After a change to PIPELINE_VALIDATION_MODE is made, a new deployment needs to be done to change the mode.

GitLab Configuration

This feature is configured in GitLab using either environment variables or application settings, with the latter taking precedence. In practice, we use application settings because they live in the database and are modifiable live with API calls (and perhaps a Web UI in future), without having to do full deployments/restarts across the fleet.

The settings are:

external_pipeline_validation_service_url
external_pipeline_validation_service_token
external_pipeline_validation_service_timeout

The presence of a configured URL is sufficient for GitLab to start making the checks; therefore when (re-)enabling, ensure you have set the token (and probably timeout) first before setting the URL.
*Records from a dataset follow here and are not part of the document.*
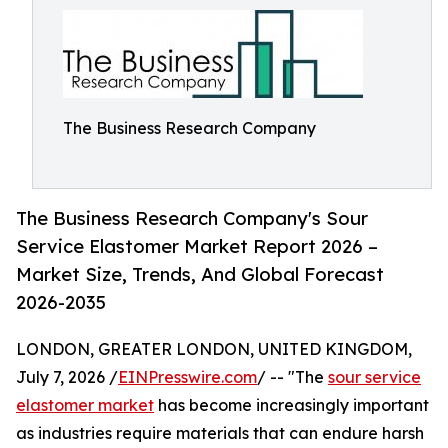
The Business Research Company
The Business Research Company's Sour
Service Elastomer Market Report 2026 –
Market Size, Trends, And Global Forecast
2026-2035
LONDON, GREATER LONDON, UNITED KINGDOM,
July 7, 2026 /
EINPresswire.com
/ -- "The
sour service
elastomer market
has become increasingly important
as industries require materials that can endure harsh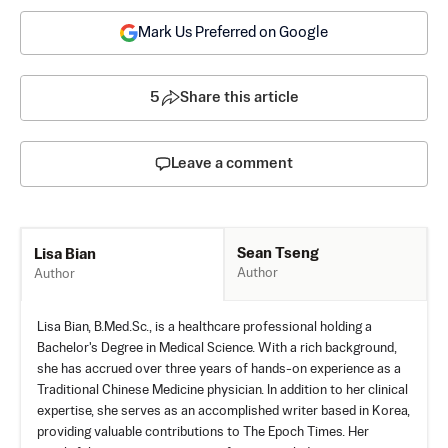
Mark Us Preferred on Google
5
Share this article
Leave a comment
Sean Tseng
Lisa Bian
Author
Author
Lisa Bian, B.Med.Sc., is a healthcare professional holding a
Bachelor's Degree in Medical Science. With a rich background,
she has accrued over three years of hands-on experience as a
Traditional Chinese Medicine physician. In addition to her clinical
expertise, she serves as an accomplished writer based in Korea,
providing valuable contributions to The Epoch Times. Her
To set these options, obtain an admin-level Personal Access Token and run something like curl --request PUT --header "PRIVATE-TOKEN: $TOKEN" "http://gitlab.com/api/v4/application/settings?external_pipeline_validation_service_url=$VALUE" (the setting name varies in the obvious manner).

The token is optional; if provided it is passed to the external service in a header (X-Gitlab-Token), the alternative being a query parameter embedded in the URL. We use the token/header functionality for the GitLab implementation of PVS so that it is unlikely to logged in any normal scenarios.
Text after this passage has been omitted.